Dataset excerpts ->
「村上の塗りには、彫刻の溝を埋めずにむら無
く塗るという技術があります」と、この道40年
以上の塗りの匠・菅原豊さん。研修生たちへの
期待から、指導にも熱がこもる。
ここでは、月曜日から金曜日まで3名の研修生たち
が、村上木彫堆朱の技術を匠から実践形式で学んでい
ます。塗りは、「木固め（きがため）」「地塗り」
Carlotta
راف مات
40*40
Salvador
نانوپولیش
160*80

---

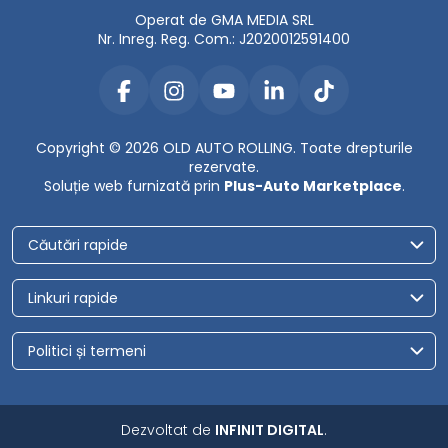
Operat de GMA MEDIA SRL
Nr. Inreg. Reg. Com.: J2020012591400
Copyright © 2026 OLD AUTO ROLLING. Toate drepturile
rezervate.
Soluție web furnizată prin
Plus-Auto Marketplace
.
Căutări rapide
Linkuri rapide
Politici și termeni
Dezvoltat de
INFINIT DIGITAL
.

==

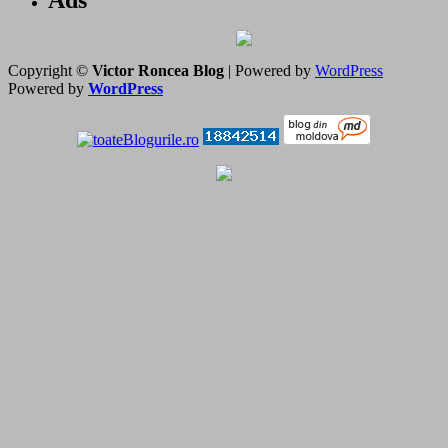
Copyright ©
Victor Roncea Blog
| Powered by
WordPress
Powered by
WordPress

Work order -> State how many lines of the listing hold the string "Copyright"; reply with the number and nothing else.

Reply to the task -> 2